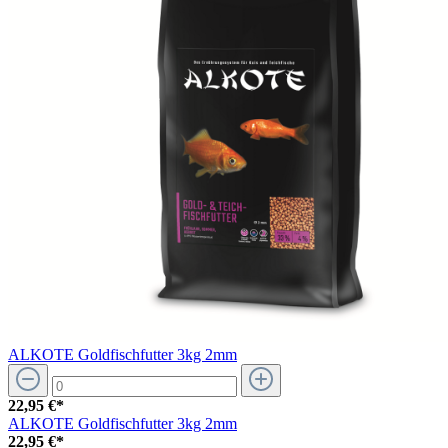
ALKOTE Goldfischfutter 3kg 2mm
22,95 €*
ALKOTE Goldfischfutter 3kg 2mm
22,95 €*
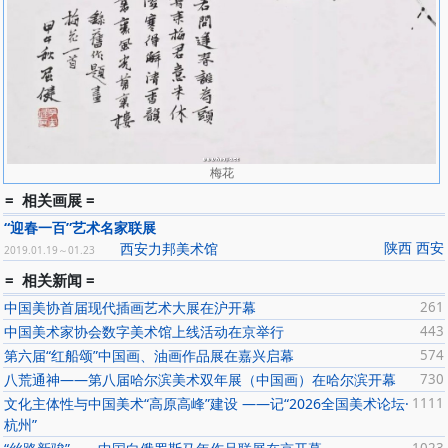
梅花
= 相关画展 =
“迎春一百”艺术名家联展
陕西 西安
西安力邦美术馆
2019.01.19～01.23
= 相关新闻 =
中国美协首届现代插画艺术大展在沪开幕
261
中国美术家协会数字美术馆上线活动在京举行
443
第六届“红船颂”中国画、油画作品展在嘉兴启幕
574
八荒通神——第八届哈尔滨美术双年展（中国画）在哈尔滨开幕
730
文化主体性与中国美术“高原高峰”建设 ——记“2026全国美术论坛·
1111
杭州”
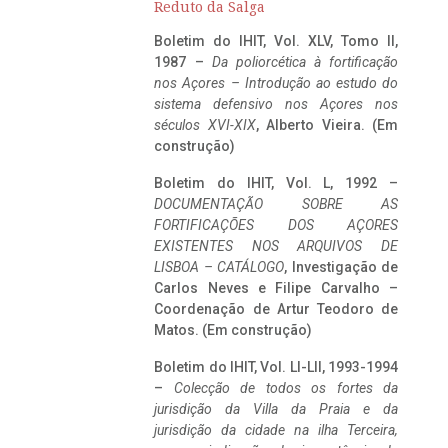
Reduto da Salga
Boletim do IHIT, Vol. XLV, Tomo II,
1987 –
Da poliorcética à fortificação
nos Açores – Introdução ao estudo do
sistema defensivo nos Açores nos
séculos XVI-XIX
, Alberto Vieira. (Em
construção)
Boletim do IHIT, Vol. L, 1992 –
DOCUMENTAÇÃO SOBRE AS
FORTIFICAÇÕES DOS AÇORES
EXISTENTES NOS ARQUIVOS DE
LISBOA – CATÁLOGO
, Investigação de
Carlos Neves e Filipe Carvalho –
Coordenação de Artur Teodoro de
Matos. (Em construção)
Boletim do IHIT, Vol. LI-LII, 1993-1994
–
Colecção de todos os fortes da
jurisdição da Villa da Praia e da
jurisdição da cidade na ilha Terceira,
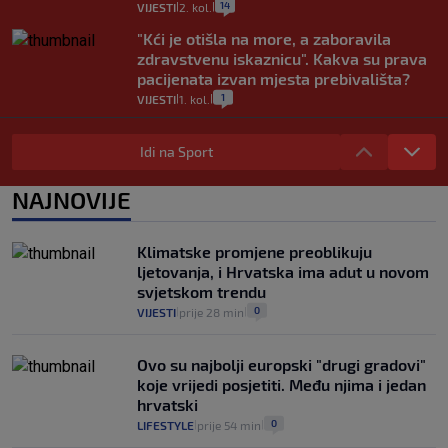
14
VIJESTI
2. kol.
|
|
"Kći je otišla na more, a zaboravila
zdravstvenu iskaznicu". Kakva su prava
pacijenata izvan mjesta prebivališta?
1
VIJESTI
1. kol.
|
|
Provjerili smo "što ćemo onda" ako
Plenković na 15 dana ukine mjere: "Ne bi
Idi na Sport
se dogodilo ništa. Vlada se zaljubila u te
intervencije"
NAJNOVIJE
25
VIJESTI
30. srp.
|
|
Analitičar o Mostu: Oni su u yin-yang
Klimatske promjene preoblikuju
poziciji i imaju drugog najpoznatijeg
ljetovanja, i Hrvatska ima adut u novom
bravara u povijesti Hrvatske
svjetskom trendu
16
VIJESTI
30. srp.
|
|
0
VIJESTI
prije 28 min
|
|
Ovo su najbolji europski "drugi gradovi"
koje vrijedi posjetiti. Među njima i jedan
hrvatski
0
LIFESTYLE
prije 54 min
|
|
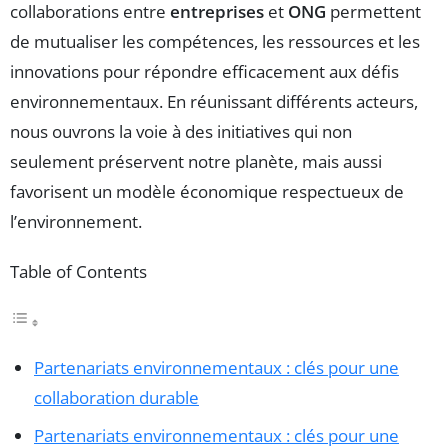
collaborations entre
entreprises
et
ONG
permettent
de mutualiser les compétences, les ressources et les
innovations pour répondre efficacement aux défis
environnementaux. En réunissant différents acteurs,
nous ouvrons la voie à des initiatives qui non
seulement préservent notre planète, mais aussi
favorisent un modèle économique respectueux de
l’environnement.
Table of Contents
Partenariats environnementaux : clés pour une
collaboration durable
Partenariats environnementaux : clés pour une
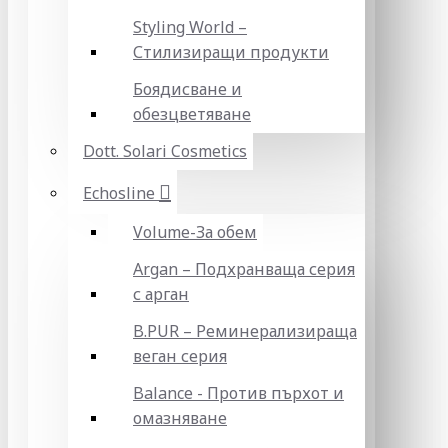
Styling World –
Стилизиращи продукти
Боядисване и
обезцветяване
Dott. Solari Cosmetics
Echosline
Volume-За обем
Argan – Подхранваща серия
с арган
B.PUR – Реминерализираща
веган серия
Balance - Против пърхот и
омазняване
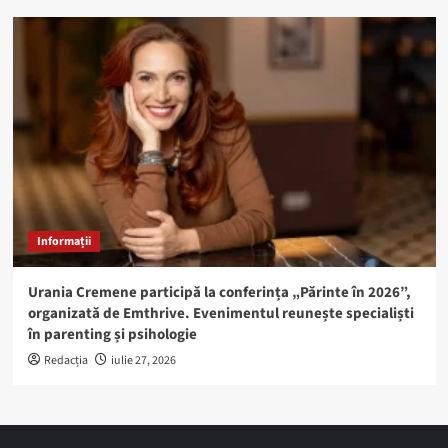
Informații
Urania Cremene participă la conferința „Părinte în 2026”,
organizată de Emthrive. Evenimentul reunește specialiști
în parenting și psihologie
Redacția
iulie 27, 2026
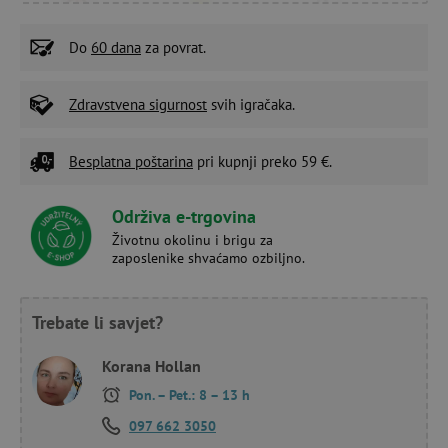
Do
60 dana
za povrat.
Zdravstvena sigurnost
svih igračaka.
Besplatna poštarina
pri kupnji preko 59 €.
Održiva e-trgovina
Životnu okolinu i brigu za
zaposlenike shvaćamo ozbiljno.
Trebate li savjet?
Korana Hollan
Pon. – Pet.: 8 – 13 h
097 662 3050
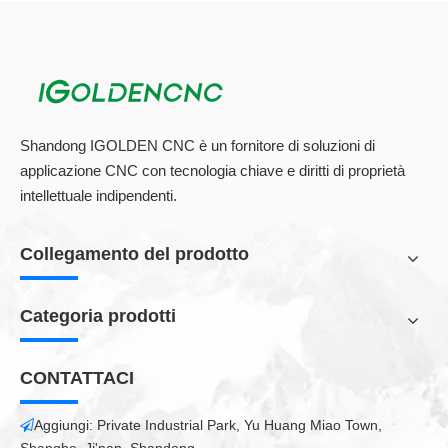
Shandong IGOLDEN CNC è un fornitore di soluzioni di
applicazione CNC con tecnologia chiave e diritti di proprietà
intellettuale indipendenti.
Collegamento del prodotto
Categoria prodotti
Four Process CNC Plywood Colar Router
CONTATTACI
Woodworking Machine Applicazione:
1. Mobili:
Porte di armadietti, porte in legno massiccio, porte in
Aggiungi: Private Industrial Park, Yu Huang Miao Town,

legno artigiane, porte senza vernici, schermi, finestre a ventole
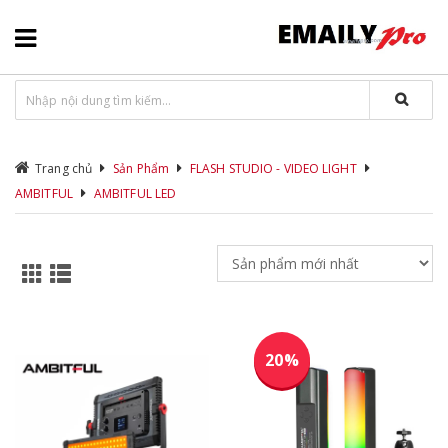
Trang chủ
Sản Phẩm
FLASH STUDIO - VIDEO LIGHT
AMBITFUL
AMBITFUL LED
20%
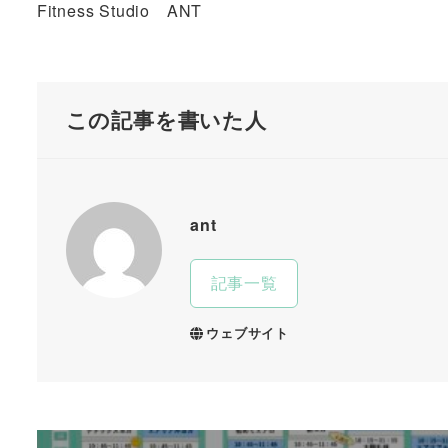
Fitness Studio ANT
この記事を書いた人
ant
記事一覧
ウェブサイト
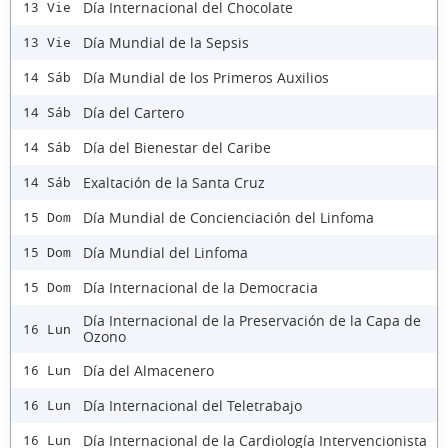
Día Internacional del Chocolate
13 Vie
Día Mundial de la Sepsis
13 Vie
Día Mundial de los Primeros Auxilios
14 Sáb
Día del Cartero
14 Sáb
Día del Bienestar del Caribe
14 Sáb
Exaltación de la Santa Cruz
14 Sáb
Día Mundial de Concienciación del Linfoma
15 Dom
Día Mundial del Linfoma
15 Dom
Día Internacional de la Democracia
15 Dom
Día Internacional de la Preservación de la Capa de
16 Lun
Ozono
Día del Almacenero
16 Lun
Día Internacional del Teletrabajo
16 Lun
Día Internacional de la Cardiología Intervencionista
16 Lun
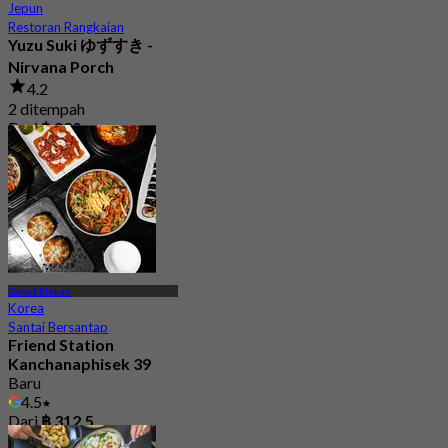
Jepun
Restoran Rangkaian
Yuzu Suki ゆずすき -
Nirvana Porch
4.2
2 ditempah
Dari
฿ 830
Samut Prakan
Korea
Santai Bersantap
Friend Station
Kanchanaphisek 39
Baru
4.5
Dari
฿ 312.5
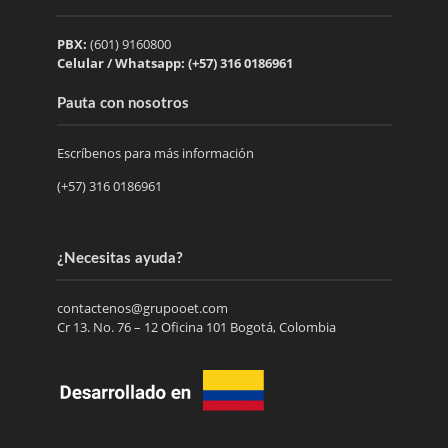
PBX:
(601) 9160800
Celular / Whatsapp: (+57) 316 0186961
Pauta con nosotros
Escríbenos para más información
(+57) 316 0186961
¿Necesitas ayuda?
contactenos@grupooet.com
Cr 13. No. 76 – 12 Oficina 101 Bogotá, Colombia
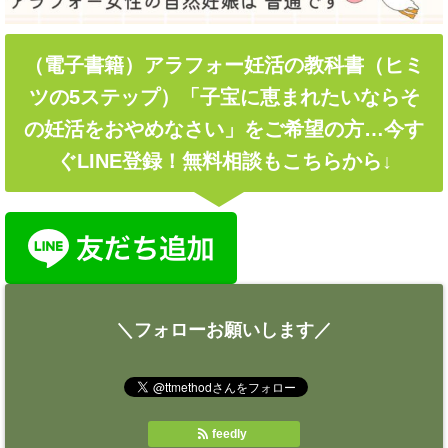
（電子書籍）アラフォー妊活の教科書（ヒミ
ツの5ステップ）「子宝に恵まれたいならそ
の妊活をおやめなさい」をご希望の方…今す
ぐLINE登録！無料相談もこちらから↓
＼フォローお願いします／
feedly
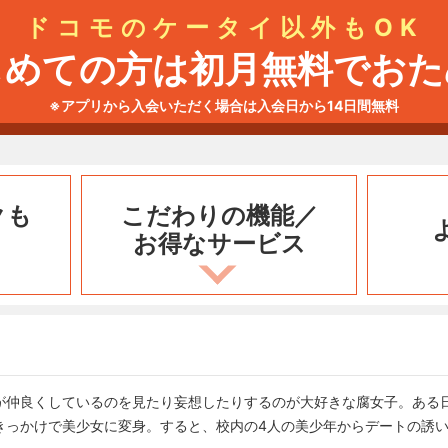
ドコモのケータイ以外もOK
じめての方は初月無料でおた
※アプリから入会いただく場合は入会日から14日間無料
クも
こだわりの機能／
お得なサービス
が仲良くしているのを見たり妄想したりするのが大好きな腐女子。ある
きっかけで美少女に変身。すると、校内の4人の美少年からデートの誘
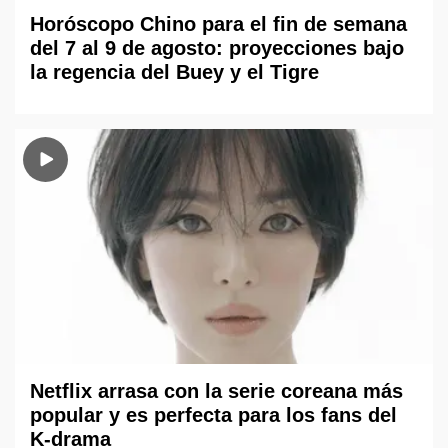
Horóscopo Chino para el fin de semana
del 7 al 9 de agosto: proyecciones bajo
la regencia del Buey y el Tigre
Netflix arrasa con la serie coreana más
popular y es perfecta para los fans del
K-drama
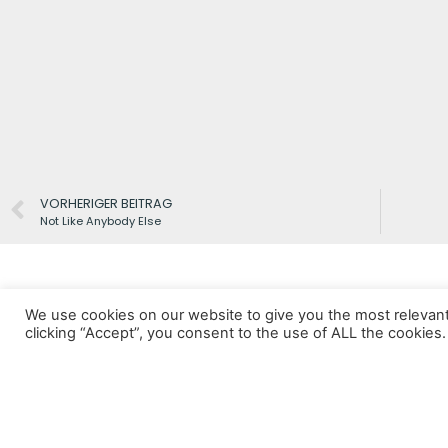
VORHERIGER BEITRAG
Not Like Anybody Else
We use cookies on our website to give you the most relevan
clicking “Accept”, you consent to the use of ALL the cookies.
Datenschutz
Impressum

___

In the records above, find every line containing the word "porte" and show it.

Porte di armadietti, porte in legno massiccio, porte in
legno artigiane, porte senza vernici, schermi, finestre a ventole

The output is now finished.